For this portion of the problem, show that $\displaystyle \ \displaystyle\lim_{h\to 0} \ \dfrac{a^h \ - \ 1}{h} \ = \ ln(a). \ \ \ \ \ \ \ \$ (There are appropriate restrictions on a.)

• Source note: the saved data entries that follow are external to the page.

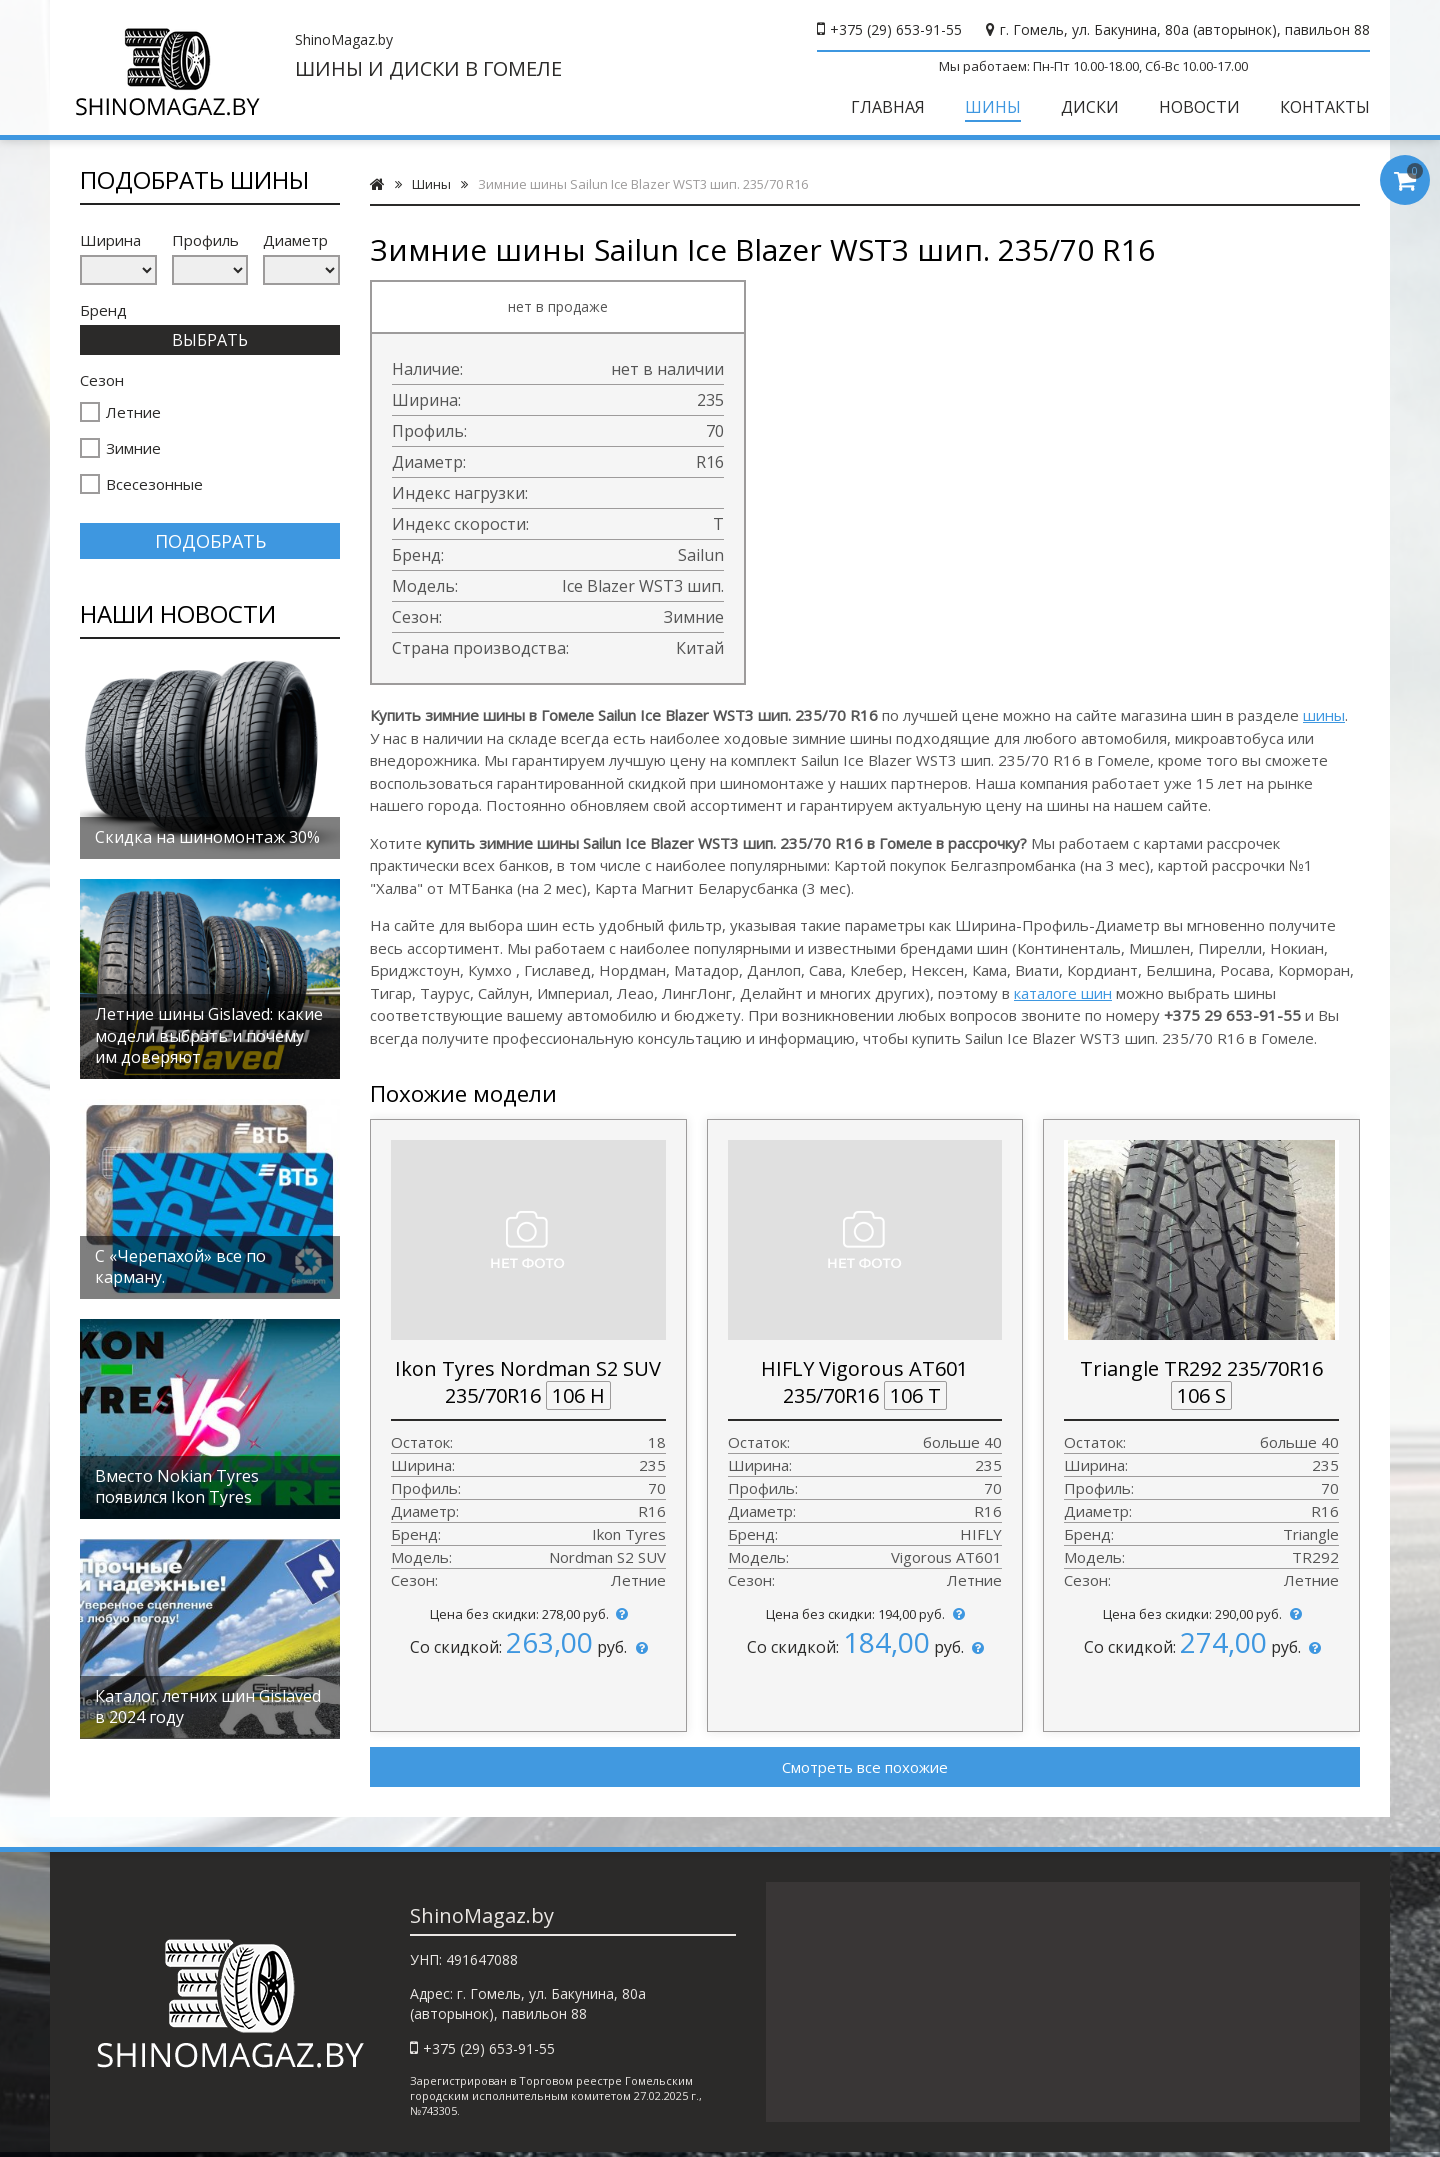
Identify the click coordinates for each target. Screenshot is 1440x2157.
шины (1324, 715)
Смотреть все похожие (865, 1767)
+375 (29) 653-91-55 (896, 29)
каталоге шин (1063, 993)
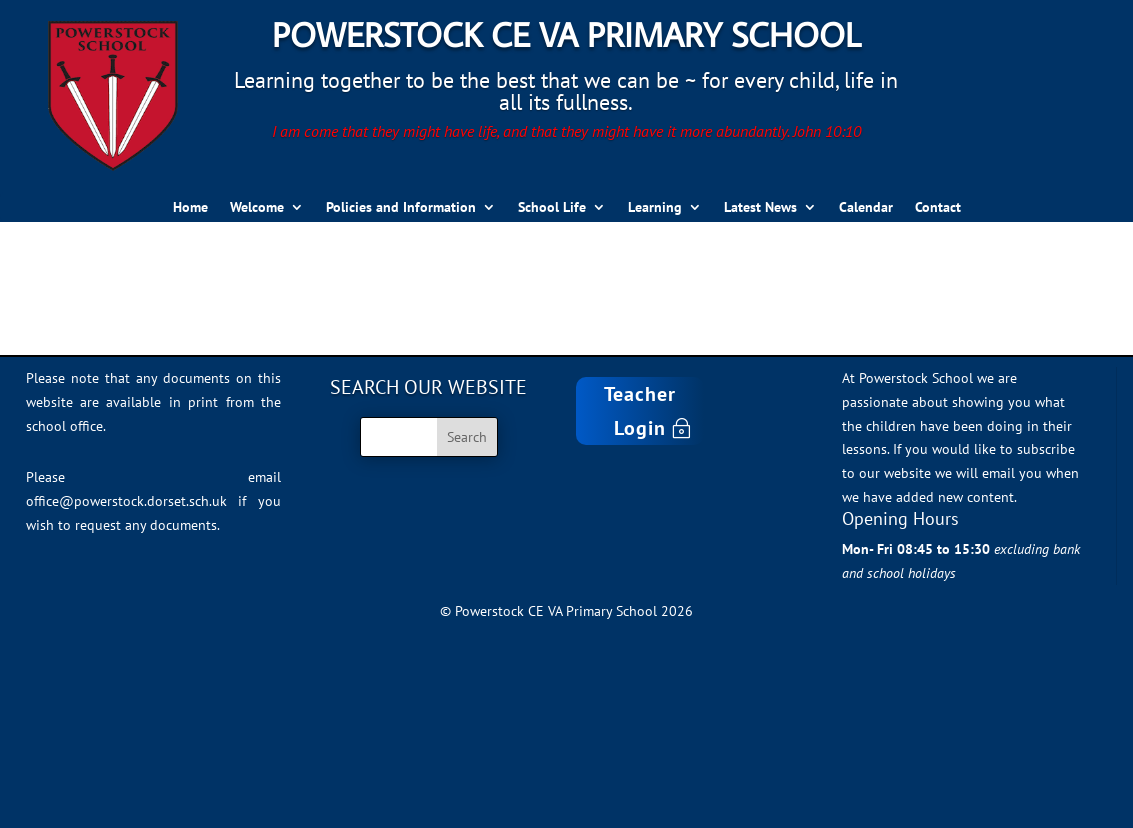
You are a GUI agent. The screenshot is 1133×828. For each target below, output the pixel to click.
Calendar (866, 208)
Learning (655, 208)
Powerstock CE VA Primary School (566, 34)
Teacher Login (640, 411)
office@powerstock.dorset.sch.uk (126, 501)
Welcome (257, 208)
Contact (938, 208)
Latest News (760, 208)
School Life (552, 208)
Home (190, 208)
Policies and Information (401, 208)
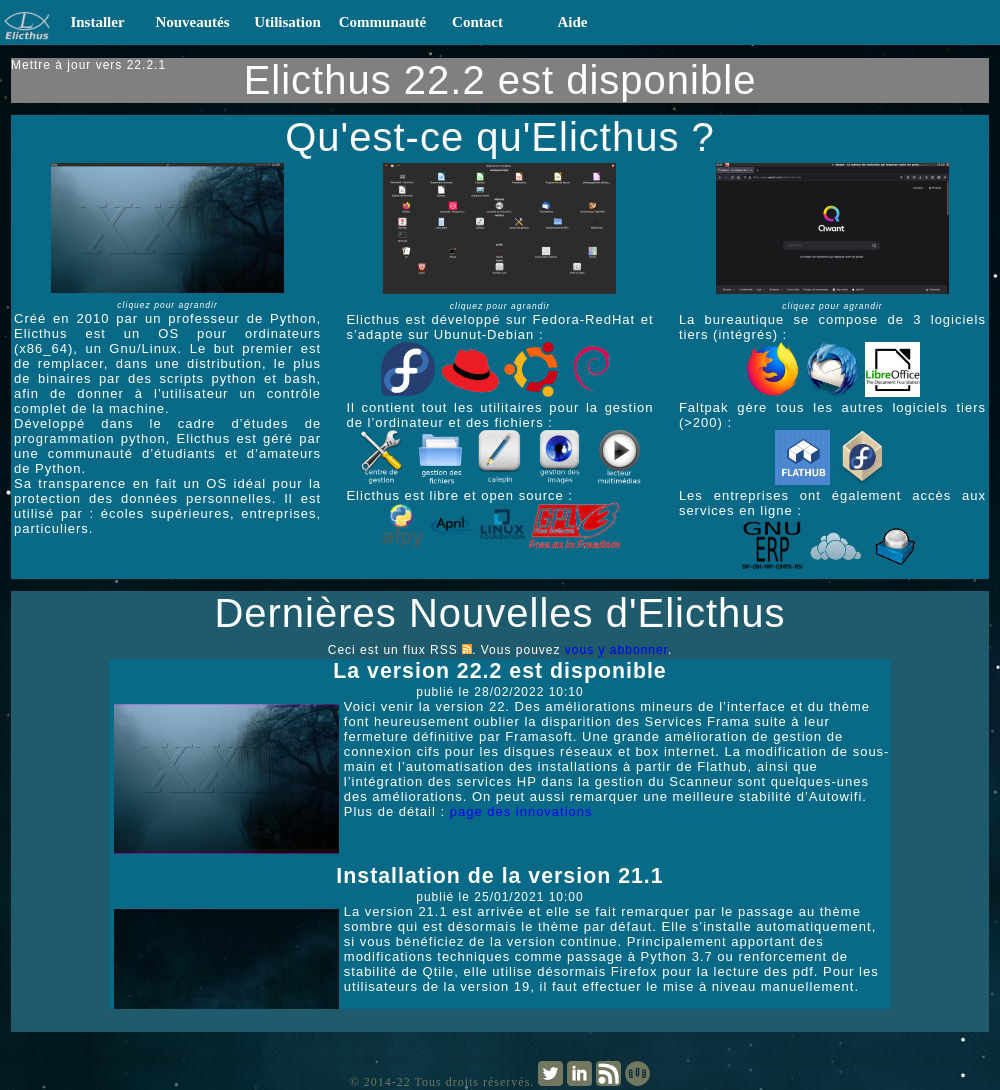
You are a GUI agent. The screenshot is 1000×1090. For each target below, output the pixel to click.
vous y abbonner (616, 650)
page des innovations (521, 811)
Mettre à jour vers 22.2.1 (88, 65)
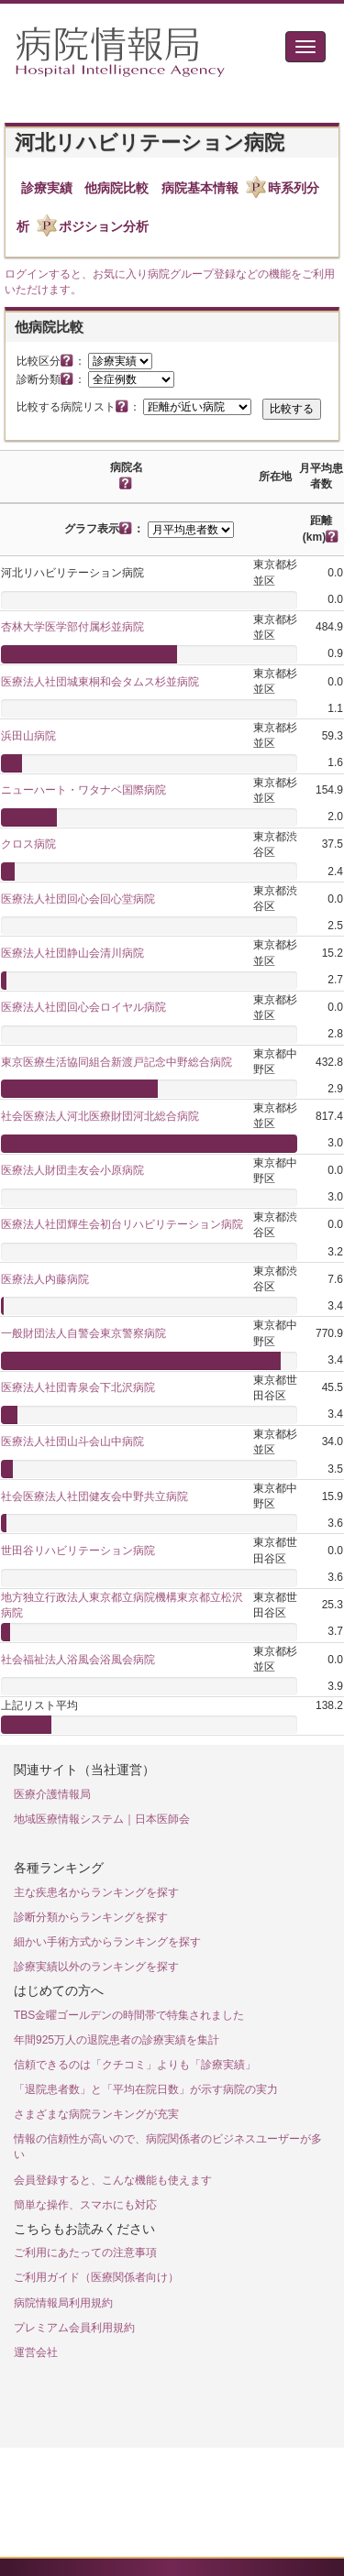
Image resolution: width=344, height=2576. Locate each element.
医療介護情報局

$\displaystyle \displaystyle\lim_{h\to 0} \ \dfrac{\bigg( 1 \ + \ h*ln(a) \ + \ \dfrac{[h*ln(a)]^2}{2!} \ + \ \dfrac{[h*ln(a)]^3}{3!} \ + \ \dfrac{[h*ln(a)]^4}{4!} \ + \ ... \ \bigg) \ - \ 1 \ }{h} \ =$





$\displaystyle \displaystyle\lim_{h\to 0} \ \dfrac{ \ h*ln(a) \ + \ \dfrac{[h*ln(a)]^2}{2!} \ + \ \dfrac{[h*ln(a)]^3}{3!} \ + \ \dfrac{[h*ln(a)]^4}{4!} \ + \ ... \ \ }{h} \ =$



$\displaystyle \displaystyle\lim_{h\to 0} \ \dfrac{ \ h*ln(a) \ + \ \dfrac{h^2*[ln(a)]^2}{2!} \ + \ \dfrac{h^3*[ln(a)]^3}{3!} \ + \ \dfrac{h^4*4ln(a)]^4}{4!} \ + \ ... \ \ }{h} \ =$





$\displaystyle \displaystyle\lim_{h\to 0} \ \bigg[ ln(a) \ + \ \dfrac{h*[ln(a)]^2}{2!} \ + \ \dfrac{h^2*[ln(a)]^3}{3!} \ + \ \dfrac{h^3*[ln(a)]^4}{4!} \ + \ ... \bigg] \ =$




$\displaystyle ln(a)$